Christian's jaw dropped. He reached for my stretch mark cream and put a load on his palms, then very carefully helped me sit up. He positioned himself behind me as he began to massage my waist and stomach area. Spreading the cream all around the babies, he brought his lips to my neck and nipped. I let out a moan and leaned into him.

"That's right, baby." Christian growled against my skin.

With intense slowness, Christian let his fingers glide sensually up the sides of my body. Teasing and taunting, he finally made contact with my extremely tender breasts. They had grown since the last time he had seen me naked, something he now appreciated. His moisturized fingers massaged my breasts and I groaned, lost in the pleasure.

"Christian..."

He knew exactly what I wanted, brushing his fingertips against my nipples. The moisture in between my thighs became unbearable and I lifted my arms backwards to hold Christian's face, gripping his hair as he squeezed my nipples. First the left, then the right, then both... Then.. "Aaaahhhh." I let myself go and slunk against his perfectly sculpted bare chest. "I love you, Christian."

"As I love you, Ana." Christian chimed back with a chuckle.

"Why didn't you do this before?
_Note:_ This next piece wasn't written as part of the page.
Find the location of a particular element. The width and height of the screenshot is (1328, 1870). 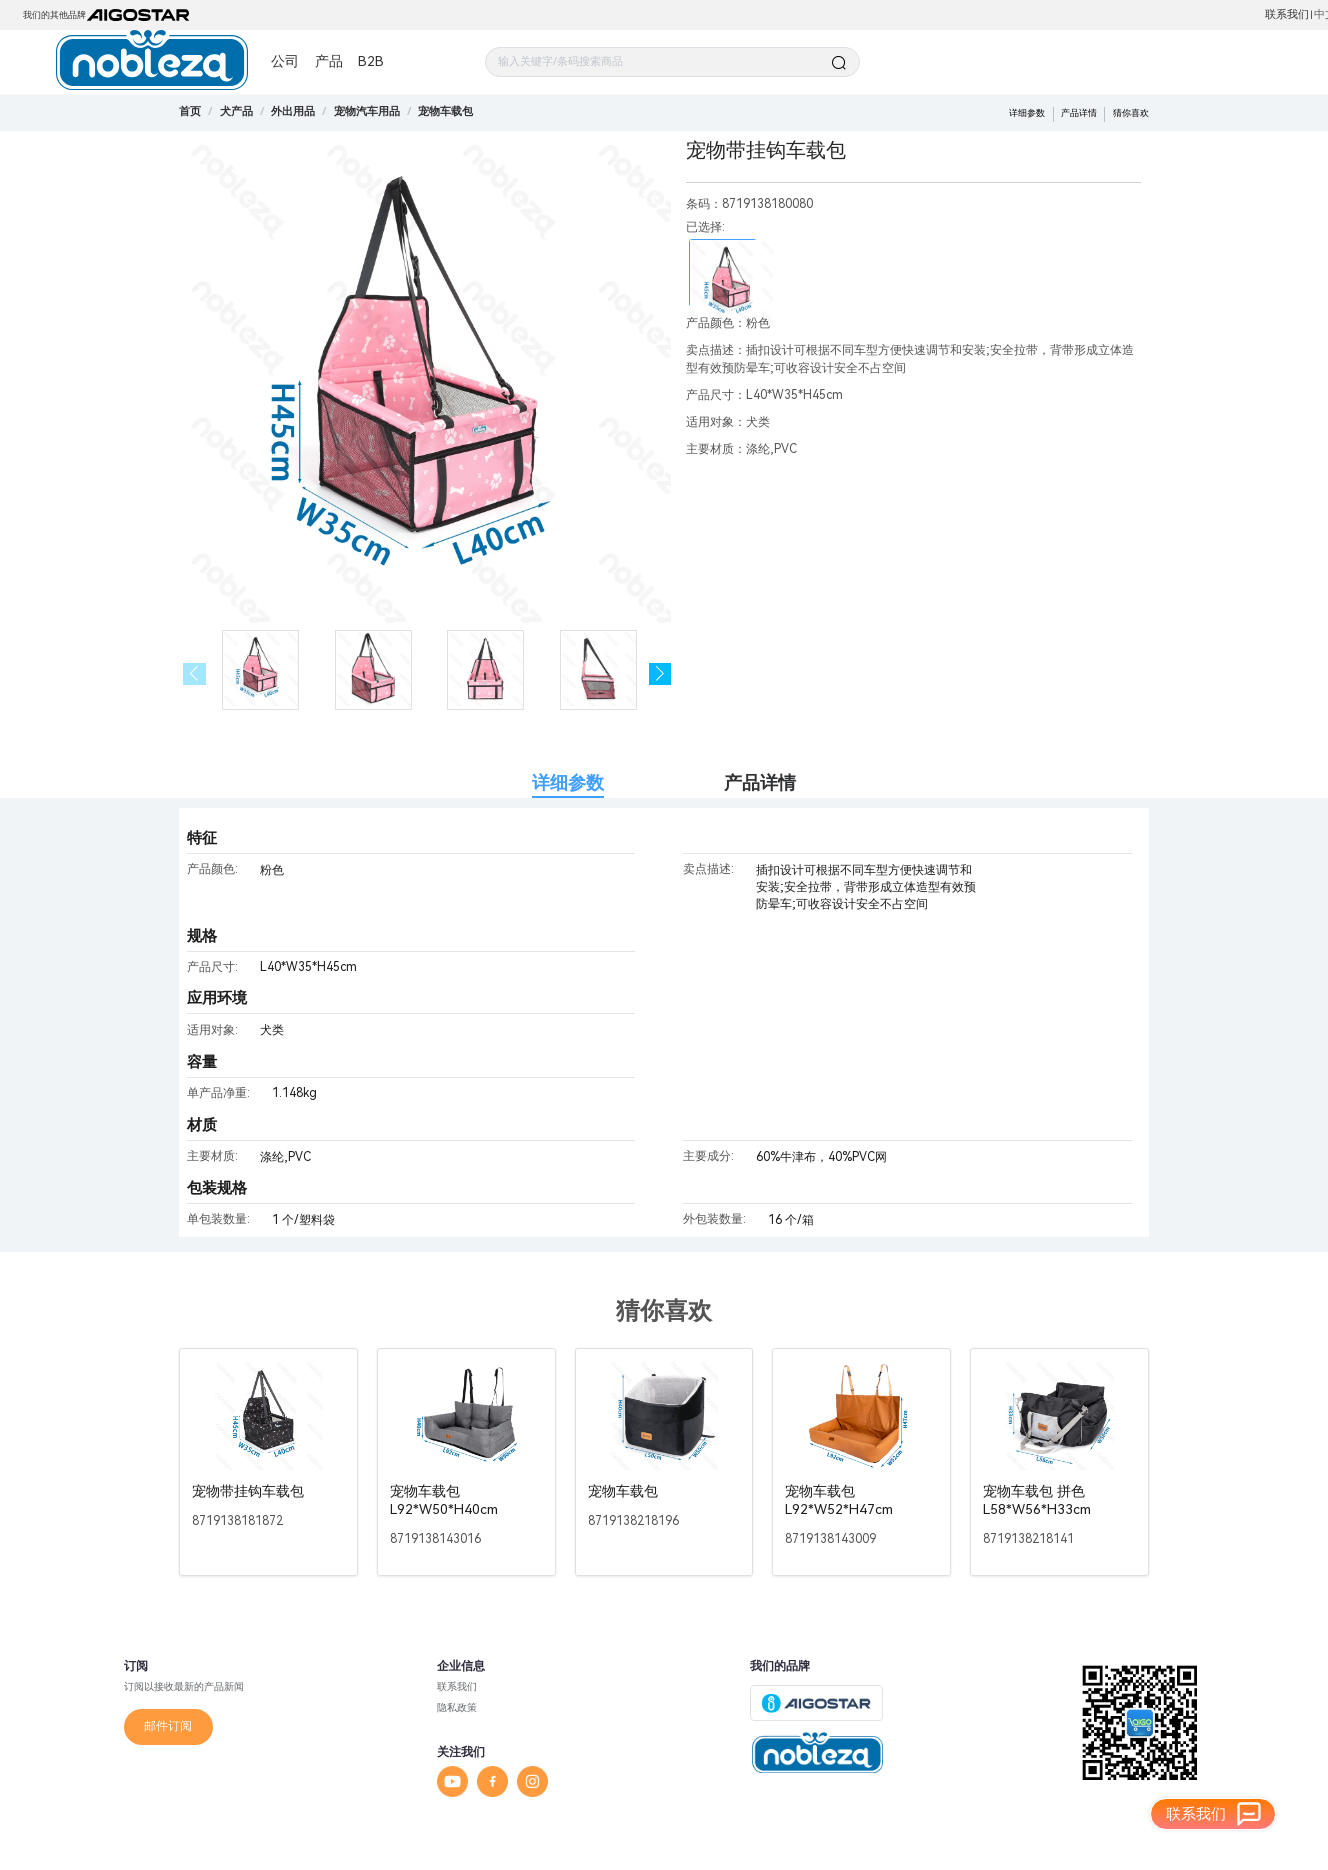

Instead of swearing me to complete physical purity for a month!" I pouted angrily, turning around so I could face him.

Christian smiled, "I didn't want to awaken any... Sexual desire within you. I didn't expect you to have a sex drive during pregnancy, Google said so."

"Damn Google." I cursed under my breath. "No sex though?"

Christian shook his head.

"Then how do we satisfy you?" I teased, licking my lips as I stared at his hard on. "Lean back, will you?" I was about to show him just how much of a sex goddess I was in the moment.